Of course, if it had been a V2 rocket coming up the road behind Hilton Cunliffe, it would have been flying faster than the speed of sound, he would never have heard it, never have pulled over and never known what hit him.
Six.Paint Your Volkswagen
The first skinhead says, “What if we went down Brick Lane and did over a few Indian restaurants?”
“It’s definitely a possibility,” says Phelan.
“Or,” says another, “what if we went to a Jewish cemetery and, you know, knocked over a few gravestones and painted ‘em with swastikas?”
“Why not?” says Phelan approvingly. “Crude perhaps, but undeniably resonant.”
They are in a scout hut adjacent to some overgrown allotments somewhere within striking distance of the M25. Phelan is having what he calls a Mission Session. He is instructing, persuading, motivating, setting goals. His audience consists of eight skinheads, the same ones who attacked Barry at the Little Eater and who previously destroyed the New Age travellers’ campsite. He tells his charges that they are only one cell of a growing movement, but he flatters them into thinking they are his crack squad, his storm troopers. The room is brightly lit and bare. There is no stage, no podium, no backdrop of Nazi flags. Phelan believes there will be a time for oratory, for the big rally and the triumph of the will. That time is coming soon but it has not arrived yet. For now he chooses to remain low-key, makes one or two allusions to the effect that the Western world is in thrall to a cabal of ‘international bankers’, but generally remains informal, intimate, a style that is interestingly at odds with the exuberance of the skinheads, and yet he feels wonderfully safe and in control when he talks to them. He feels they are his skinheads.
“What about doing over a rap club?” one skinhead says. “I hate rap music.
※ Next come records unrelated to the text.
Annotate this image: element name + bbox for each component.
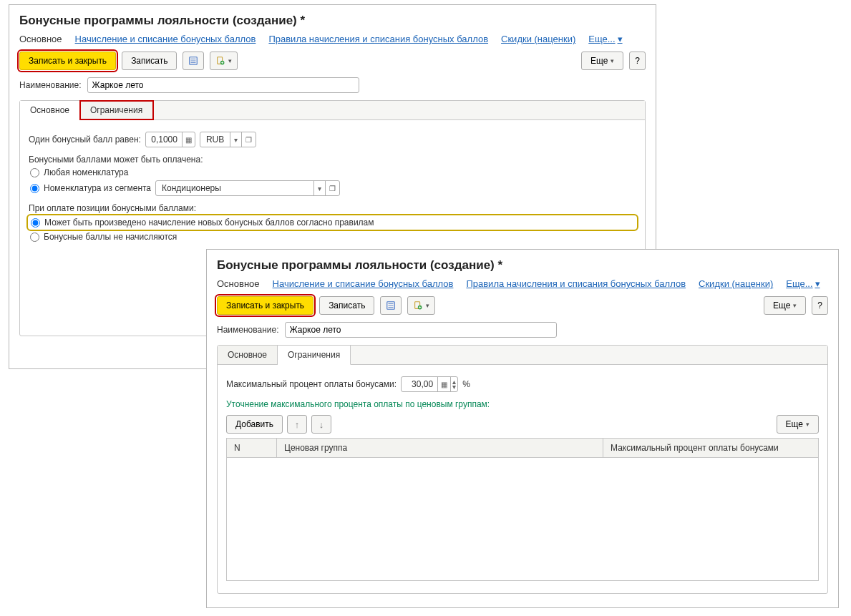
table-more-button[interactable]: Еще ▾ — [777, 415, 819, 434]
radio-accrue-new[interactable]: Может быть произведено начисление новых … — [29, 216, 636, 229]
max-percent-value: 30,00 — [402, 378, 437, 391]
radio-seg-label: Номенклатура из сегмента — [44, 183, 151, 193]
toolbar: Записать и закрыть Записать ▾ Еще ▾ ? — [9, 50, 656, 74]
chevron-down-icon: ▾ — [806, 421, 809, 428]
page-title: Бонусные программы лояльности (создание)… — [9, 5, 656, 32]
name-label: Наименование: — [217, 325, 279, 335]
open-icon[interactable]: ❐ — [241, 132, 256, 147]
tab-more-label: Еще... — [588, 34, 615, 44]
more-label: Еще — [590, 56, 608, 66]
chevron-down-icon[interactable]: ▾ — [313, 181, 325, 195]
more-button[interactable]: Еще ▾ — [581, 52, 623, 70]
table-header: N Ценовая группа Максимальный процент оп… — [227, 439, 818, 458]
radio-any-nomen[interactable]: Любая номенклатура — [29, 167, 636, 177]
calc-icon[interactable]: ▦ — [437, 377, 450, 391]
point-equals-label: Один бонусный балл равен: — [29, 135, 141, 145]
radio-any-input[interactable] — [30, 168, 39, 177]
calc-icon[interactable]: ▦ — [182, 132, 195, 147]
chevron-down-icon: ▾ — [793, 302, 797, 309]
chevron-down-icon: ▾ — [611, 57, 614, 64]
tab-accrual[interactable]: Начисление и списание бонусных баллов — [75, 34, 256, 44]
name-input[interactable] — [285, 322, 557, 338]
chevron-down-icon: ▾ — [618, 34, 623, 44]
top-tabs: Основное Начисление и списание бонусных … — [207, 277, 838, 295]
max-percent-input[interactable]: 30,00 ▦ ▴▾ — [401, 376, 458, 392]
list-icon — [188, 56, 198, 66]
tab-rules[interactable]: Правила начисления и списания бонусных б… — [466, 278, 686, 289]
on-pay-label: При оплате позиции бонусными баллами: — [29, 203, 636, 213]
attach-icon-button[interactable]: ▾ — [210, 52, 238, 70]
max-percent-label: Максимальный процент оплаты бонусами: — [226, 379, 397, 389]
col-price-group[interactable]: Ценовая группа — [277, 439, 603, 457]
percent-sign: % — [462, 379, 470, 389]
tab-accrual[interactable]: Начисление и списание бонусных баллов — [273, 278, 454, 289]
tab-more[interactable]: Еще... ▾ — [786, 278, 820, 289]
radio-no-accrue[interactable]: Бонусные баллы не начисляются — [29, 232, 636, 242]
page-title: Бонусные программы лояльности (создание)… — [207, 250, 838, 277]
help-button[interactable]: ? — [629, 52, 646, 70]
report-icon-button[interactable] — [380, 296, 402, 315]
radio-noaccrue-input[interactable] — [30, 233, 39, 242]
more-button[interactable]: Еще ▾ — [764, 296, 806, 315]
save-button[interactable]: Записать — [319, 296, 374, 315]
chevron-down-icon: ▾ — [815, 278, 820, 289]
spinner-icon[interactable]: ▴▾ — [450, 377, 457, 391]
point-value: 0,1000 — [146, 133, 182, 146]
report-icon-button[interactable] — [183, 52, 204, 70]
list-icon — [386, 300, 396, 311]
arrow-down-icon: ↓ — [319, 419, 324, 430]
move-down-button[interactable]: ↓ — [311, 415, 331, 434]
segment-select[interactable]: Кондиционеры ▾ ❐ — [155, 180, 340, 196]
open-icon[interactable]: ❐ — [325, 181, 339, 195]
radio-any-label: Любая номенклатура — [44, 167, 128, 177]
subtab-main[interactable]: Основное — [20, 101, 80, 120]
chevron-down-icon: ▾ — [228, 57, 232, 64]
subtab-body: Максимальный процент оплаты бонусами: 30… — [218, 365, 827, 591]
subtab-body: Один бонусный балл равен: 0,1000 ▦ RUB ▾… — [20, 120, 645, 255]
top-tabs: Основное Начисление и списание бонусных … — [9, 32, 656, 50]
chevron-down-icon: ▾ — [426, 302, 429, 309]
subtab-limits[interactable]: Ограничения — [278, 346, 351, 365]
tab-more-label: Еще... — [786, 278, 812, 289]
table-body[interactable] — [227, 458, 818, 580]
radio-segment-row: Номенклатура из сегмента Кондиционеры ▾ … — [29, 180, 636, 196]
help-button[interactable]: ? — [812, 296, 828, 315]
save-and-close-button[interactable]: Записать и закрыть — [19, 52, 116, 70]
add-button[interactable]: Добавить — [226, 415, 283, 434]
radio-accrue-input[interactable] — [31, 218, 40, 228]
name-field-row: Наименование: — [207, 319, 838, 341]
tab-discounts[interactable]: Скидки (наценки) — [501, 34, 575, 44]
name-field-row: Наименование: — [9, 74, 656, 96]
subtab-main[interactable]: Основное — [218, 346, 278, 364]
col-n[interactable]: N — [227, 439, 277, 457]
more-label: Еще — [786, 419, 803, 429]
radio-seg-input[interactable] — [30, 184, 39, 193]
toolbar: Записать и закрыть Записать ▾ Еще ▾ ? — [207, 295, 838, 319]
chevron-down-icon[interactable]: ▾ — [230, 132, 241, 147]
clarify-label: Уточнение максимального процента оплаты … — [226, 399, 819, 409]
move-up-button[interactable]: ↑ — [287, 415, 307, 434]
tab-rules[interactable]: Правила начисления и списания бонусных б… — [268, 34, 488, 44]
table: N Ценовая группа Максимальный процент оп… — [226, 438, 819, 581]
document-add-icon — [413, 300, 423, 311]
window-2: Бонусные программы лояльности (создание)… — [206, 249, 839, 608]
tab-more[interactable]: Еще... ▾ — [588, 34, 622, 44]
attach-icon-button[interactable]: ▾ — [407, 296, 435, 315]
tab-main[interactable]: Основное — [19, 34, 62, 44]
subtab-limits[interactable]: Ограничения — [80, 101, 153, 119]
paid-by-points-label: Бонусными баллами может быть оплачена: — [29, 155, 636, 165]
currency-select[interactable]: RUB ▾ ❐ — [200, 132, 256, 147]
subtab-bar: Основное Ограничения — [20, 101, 645, 120]
tab-discounts[interactable]: Скидки (наценки) — [699, 278, 773, 289]
radio-seg-nomen[interactable]: Номенклатура из сегмента — [30, 183, 151, 193]
col-max-percent[interactable]: Максимальный процент оплаты бонусами — [603, 439, 818, 457]
subtabs: Основное Ограничения Максимальный процен… — [217, 345, 828, 594]
name-input[interactable] — [87, 77, 359, 93]
save-and-close-button[interactable]: Записать и закрыть — [217, 296, 313, 315]
radio-noaccrue-label: Бонусные баллы не начисляются — [44, 232, 177, 242]
currency-value: RUB — [200, 133, 230, 146]
more-label: Еще — [773, 300, 790, 311]
point-value-input[interactable]: 0,1000 ▦ — [145, 132, 195, 147]
tab-main[interactable]: Основное — [217, 278, 260, 289]
save-button[interactable]: Записать — [122, 52, 177, 70]
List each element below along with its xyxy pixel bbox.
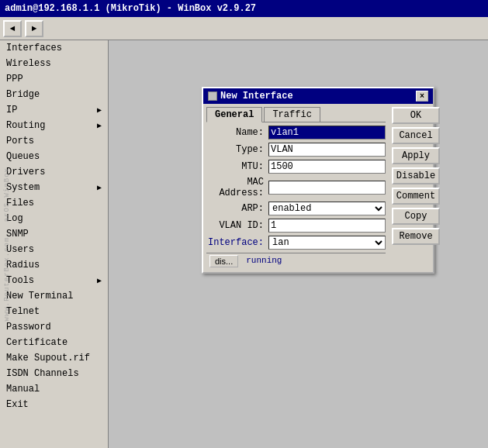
sidebar-item-files[interactable]: Files	[0, 195, 108, 211]
submenu-arrow: ▶	[97, 276, 102, 285]
sidebar-label: Password	[6, 322, 51, 333]
sidebar-item-ppp[interactable]: PPP	[0, 71, 108, 87]
interface-label: Interface:	[206, 237, 268, 248]
interface-select[interactable]: lan ether1 ether2	[268, 236, 386, 250]
dialog-title: New Interface	[220, 91, 293, 102]
sidebar-item-queues[interactable]: Queues	[0, 149, 108, 164]
sidebar-label: Log	[6, 213, 23, 224]
sidebar-item-new-terminal[interactable]: New Terminal	[0, 288, 108, 304]
arp-row: ARP: enabled disabled proxy-arp reply-on…	[206, 202, 386, 215]
vlanid-row: VLAN ID:	[206, 219, 386, 233]
sidebar-item-tools[interactable]: Tools ▶	[0, 273, 108, 288]
sidebar-item-users[interactable]: Users	[0, 242, 108, 257]
type-input[interactable]	[268, 143, 386, 157]
toolbar: ◄ ►	[0, 17, 488, 40]
sidebar-item-ip[interactable]: IP ▶	[0, 102, 108, 118]
sidebar-item-interfaces[interactable]: Interfaces	[0, 40, 108, 56]
sidebar-item-certificate[interactable]: Certificate	[0, 335, 108, 350]
dialog-tabs: General Traffic	[206, 107, 386, 122]
main-layout: www.RouterBox.com arOS WinBox Interfaces…	[0, 40, 488, 448]
comment-button[interactable]: Comment	[392, 188, 440, 205]
sidebar-item-telnet[interactable]: Telnet	[0, 304, 108, 319]
forward-button[interactable]: ►	[25, 20, 43, 37]
sidebar-item-radius[interactable]: Radius	[0, 257, 108, 273]
sidebar-item-bridge[interactable]: Bridge	[0, 87, 108, 102]
sidebar-label: Routing	[6, 120, 45, 131]
dialog-titlebar: New Interface ×	[203, 88, 433, 104]
sidebar-label: Ports	[6, 136, 34, 146]
submenu-arrow: ▶	[97, 121, 102, 130]
copy-button[interactable]: Copy	[392, 208, 440, 225]
name-row: Name:	[206, 126, 386, 140]
vlanid-input[interactable]	[268, 219, 386, 233]
sidebar-label: Queues	[6, 151, 40, 162]
sidebar-label: Tools	[6, 275, 34, 286]
sidebar-item-log[interactable]: Log	[0, 211, 108, 226]
sidebar-label: Exit	[6, 399, 29, 410]
sidebar-item-routing[interactable]: Routing ▶	[0, 118, 108, 133]
type-row: Type:	[206, 143, 386, 157]
apply-button[interactable]: Apply	[392, 147, 440, 164]
new-interface-dialog: New Interface × General Traffic	[202, 87, 434, 274]
dialog-buttons: OK Cancel Apply Disable Comment Copy Rem…	[389, 104, 443, 272]
sidebar-item-password[interactable]: Password	[0, 319, 108, 335]
forward-icon: ►	[32, 24, 37, 33]
sidebar-label: New Terminal	[6, 291, 73, 302]
ok-button[interactable]: OK	[392, 107, 440, 124]
back-button[interactable]: ◄	[3, 20, 22, 37]
sidebar-label: Users	[6, 244, 34, 255]
sidebar-label: IP	[6, 105, 17, 115]
close-button[interactable]: ×	[416, 91, 428, 102]
dis-button[interactable]: dis...	[209, 255, 238, 267]
sidebar-item-make-supout[interactable]: Make Supout.rif	[0, 350, 108, 366]
tab-traffic-label: Traffic	[272, 109, 311, 120]
sidebar-item-system[interactable]: System ▶	[0, 180, 108, 195]
arp-label: ARP:	[206, 203, 268, 214]
dialog-content: General Traffic Name: Type:	[203, 104, 433, 272]
dialog-icon	[208, 91, 217, 101]
mac-input[interactable]	[268, 181, 386, 195]
running-status: running	[241, 255, 286, 267]
remove-button[interactable]: Remove	[392, 228, 440, 245]
disable-button[interactable]: Disable	[392, 167, 440, 184]
sidebar-item-exit[interactable]: Exit	[0, 397, 108, 412]
sidebar-item-snmp[interactable]: SNMP	[0, 226, 108, 242]
sidebar-label: Files	[6, 198, 34, 208]
sidebar-label: Radius	[6, 260, 40, 271]
mac-label: MAC Address:	[206, 177, 268, 198]
sidebar-item-wireless[interactable]: Wireless	[0, 56, 108, 71]
type-label: Type:	[206, 144, 268, 155]
cancel-button[interactable]: Cancel	[392, 127, 440, 144]
title-bar: admin@192.168.1.1 (MikroTik) - WinBox v2…	[0, 0, 488, 17]
mac-row: MAC Address:	[206, 177, 386, 198]
dialog-form-area: General Traffic Name: Type:	[203, 104, 389, 272]
mtu-label: MTU:	[206, 161, 268, 172]
sidebar-item-drivers[interactable]: Drivers	[0, 164, 108, 180]
sidebar-label: Make Supout.rif	[6, 353, 90, 364]
sidebar-item-manual[interactable]: Manual	[0, 381, 108, 397]
back-icon: ◄	[10, 24, 16, 33]
title-text: admin@192.168.1.1 (MikroTik) - WinBox v2…	[5, 3, 256, 14]
tab-general-label: General	[215, 109, 254, 120]
interface-row: Interface: lan ether1 ether2	[206, 236, 386, 250]
content-area: New Interface × General Traffic	[109, 40, 488, 448]
sidebar-label: Manual	[6, 384, 40, 395]
tab-general[interactable]: General	[206, 107, 262, 122]
mtu-row: MTU:	[206, 160, 386, 174]
sidebar-label: PPP	[6, 74, 23, 84]
dialog-statusbar: dis... running	[206, 253, 386, 269]
submenu-arrow: ▶	[97, 105, 102, 115]
mtu-input[interactable]	[268, 160, 386, 174]
sidebar: Interfaces Wireless PPP Bridge IP ▶ Rout…	[0, 40, 109, 448]
name-input[interactable]	[268, 126, 386, 140]
name-label: Name:	[206, 127, 268, 138]
sidebar-label: Certificate	[6, 337, 67, 348]
arp-select[interactable]: enabled disabled proxy-arp reply-only	[268, 202, 386, 215]
tab-traffic[interactable]: Traffic	[264, 107, 320, 122]
sidebar-label: Bridge	[6, 89, 40, 100]
sidebar-item-ports[interactable]: Ports	[0, 133, 108, 149]
sidebar-label: Wireless	[6, 58, 51, 69]
sidebar-label: Drivers	[6, 167, 45, 177]
submenu-arrow: ▶	[97, 183, 102, 192]
sidebar-item-isdn[interactable]: ISDN Channels	[0, 366, 108, 381]
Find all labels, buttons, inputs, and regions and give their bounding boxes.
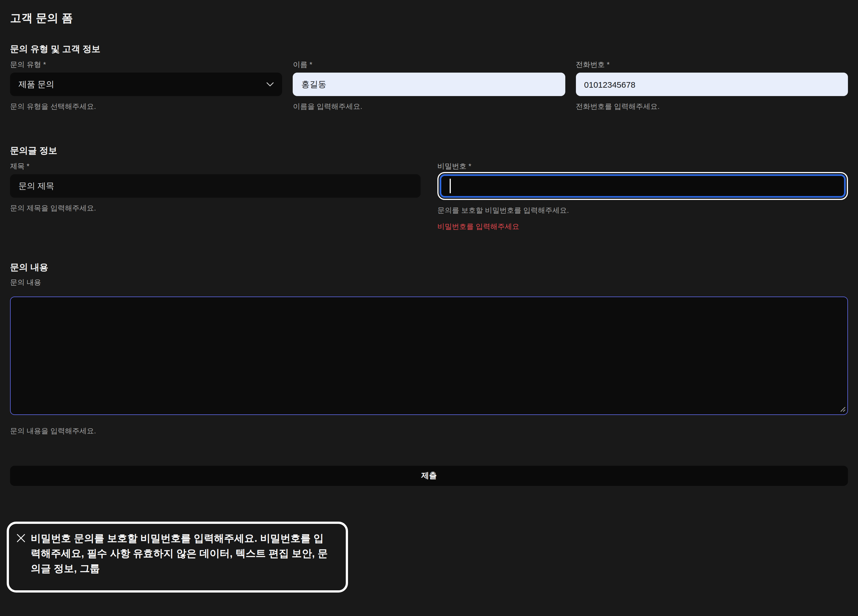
inquiry-type-helper: 문의 유형을 선택해주세요. — [10, 102, 282, 111]
content-textarea[interactable] — [10, 296, 848, 415]
viewport: 고객 문의 폼 문의 유형 및 고객 정보 문의 유형 * 제품 문의 문의 유… — [0, 0, 858, 616]
password-label: 비밀번호 * — [437, 162, 848, 171]
name-helper: 이름을 입력해주세요. — [293, 102, 565, 111]
content-textarea-wrap — [10, 296, 848, 415]
section-content-heading: 문의 내용 — [10, 262, 848, 273]
resize-handle-icon[interactable] — [838, 405, 846, 412]
post-fields-row: 제목 * 문의 제목을 입력해주세요. 비밀번호 * 문의를 보호할 비밀번호를… — [10, 157, 848, 231]
phone-helper: 전화번호를 입력해주세요. — [576, 102, 848, 111]
name-label: 이름 * — [293, 61, 565, 69]
field-phone: 전화번호 * 전화번호를 입력해주세요. — [576, 55, 848, 111]
field-password: 비밀번호 * 문의를 보호할 비밀번호를 입력해주세요. 비밀번호를 입력해주세… — [437, 157, 848, 231]
chevron-down-icon — [267, 82, 274, 87]
inquiry-type-select[interactable]: 제품 문의 — [10, 73, 282, 96]
field-inquiry-type: 문의 유형 * 제품 문의 문의 유형을 선택해주세요. — [10, 55, 282, 111]
title-helper: 문의 제목을 입력해주세요. — [10, 204, 421, 213]
toast-message: 비밀번호 문의를 보호할 비밀번호를 입력해주세요. 비밀번호를 입력해주세요,… — [31, 531, 334, 576]
inquiry-form: 고객 문의 폼 문의 유형 및 고객 정보 문의 유형 * 제품 문의 문의 유… — [0, 0, 858, 486]
password-helper: 문의를 보호할 비밀번호를 입력해주세요. — [437, 206, 848, 215]
title-label: 제목 * — [10, 162, 421, 171]
section-customer-heading: 문의 유형 및 고객 정보 — [10, 43, 848, 55]
content-helper: 문의 내용을 입력해주세요. — [10, 427, 848, 436]
inquiry-type-value: 제품 문의 — [19, 79, 54, 90]
submit-button[interactable]: 제출 — [10, 466, 848, 486]
phone-label: 전화번호 * — [576, 61, 848, 69]
password-input[interactable] — [440, 174, 846, 198]
phone-input[interactable] — [576, 73, 848, 96]
close-icon[interactable] — [16, 533, 26, 543]
validation-toast: 비밀번호 문의를 보호할 비밀번호를 입력해주세요. 비밀번호를 입력해주세요,… — [7, 521, 348, 593]
field-title: 제목 * 문의 제목을 입력해주세요. — [10, 157, 421, 231]
section-customer-info: 문의 유형 및 고객 정보 문의 유형 * 제품 문의 문의 유형을 선택해주세… — [10, 43, 848, 111]
text-caret — [450, 179, 451, 193]
field-name: 이름 * 이름을 입력해주세요. — [293, 55, 565, 111]
section-content: 문의 내용 문의 내용 문의 내용을 입력해주세요. — [10, 262, 848, 436]
page-title: 고객 문의 폼 — [10, 11, 848, 25]
customer-fields-row: 문의 유형 * 제품 문의 문의 유형을 선택해주세요. 이름 * 이름을 입력… — [10, 55, 848, 111]
name-input[interactable] — [293, 73, 565, 96]
section-post-info: 문의글 정보 제목 * 문의 제목을 입력해주세요. 비밀번호 * 문의를 보호… — [10, 145, 848, 231]
title-input[interactable] — [10, 174, 421, 198]
section-post-heading: 문의글 정보 — [10, 145, 848, 157]
password-focus-ring — [437, 172, 848, 200]
content-label: 문의 내용 — [10, 278, 848, 287]
password-error: 비밀번호를 입력해주세요 — [437, 222, 848, 231]
inquiry-type-label: 문의 유형 * — [10, 61, 282, 69]
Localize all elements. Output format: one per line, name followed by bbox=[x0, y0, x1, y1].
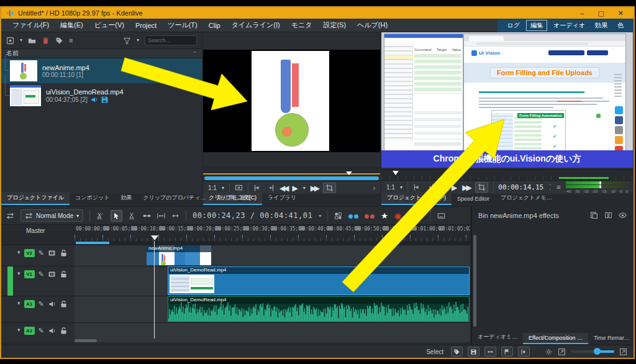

I hate niggers, of course, but I hate rap music even when whites play it.”
“Well,” says Phelan, “mightn’t it be more interesting to attack a club that was, say, frequented by black drug dealers? That would be morally ambiguous. That would give the liberal press something to think about.”
His audience are not the type to give much consideration to the thoughts of the liberal press, but Phelan sounds as convincing as ever.
“And maybe we could burn some crosses,” one of the skinheads shouts.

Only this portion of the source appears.